Sebagai respons cepat atas laporan kerusakan kantong lumpur pada Bendungan Benteng, Kabupaten Pinrang, sejumlah pejabat dari Kementerian Pekerjaan Umum dan Perumahan Rakyat (PUPR) turun langsung ke lokasi. Peninjauan ini dilakukan usai kunjungan koordinasi sebelumnya oleh Bupati Pinrang, H.A. Irwan Hamid, S.Sos ke BBWS Pompengan–Jeneberang.
Peninjauan ini dipimpin langsung oleh Kasubdit Perencanaan Operasi dan Pemeliharaan dari Direktorat Jenderal Sumber Daya Air (SDA) Kementerian PUPR Jakarta, didampingi Tim Teknis Cepat Penanganan Bencana, Satker, serta PPK dari BBWS Pompengan–Jeneberang.
Plt. Kepala Dinas Sumber Daya Air dan Bina Konstruksi Kabupaten Pinrang, A. Sinapati Rudy, mengungkapkan bahwa kerusakan pada kantong lumpur berdampak pada terganggunya distribusi air irigasi yang sangat vital bagi lahan pertanian di wilayah tersebut. Oleh karena itu, penanganan harus dilakukan dengan metode yang kuat dan berkelanjutan.
“Hasil kajian teknis menyarankan penggunaan SLT Pile sebagai metode penanganan permanen. Langkah ini diambil agar lumpur tidak kembali menghambat aliran irigasi,” jelas Sinapati.
Ia menambahkan, Pemerintah Kabupaten Pinrang akan terus mendorong percepatan proses perbaikan agar pasokan air untuk masa tanam April–September tidak terganggu.
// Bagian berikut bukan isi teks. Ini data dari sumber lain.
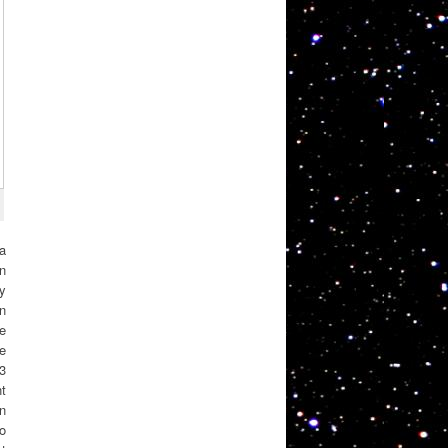
 a
on
y
n
ve
e
 3
t
en
o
Bupati Irwan Hamid disebut sangat konsisten dalam mendukung sektor pertanian melalui jaminan infrastruktur irigasi yang memadai.
“Koordinasi lintas lembaga akan terus dilakukan agar semua tahapan perbaikan berjalan efektif. Kami ingin memastikan para petani dapat menjalani musim tanam dengan lancar dan hasil yang optimal,” tutupnya.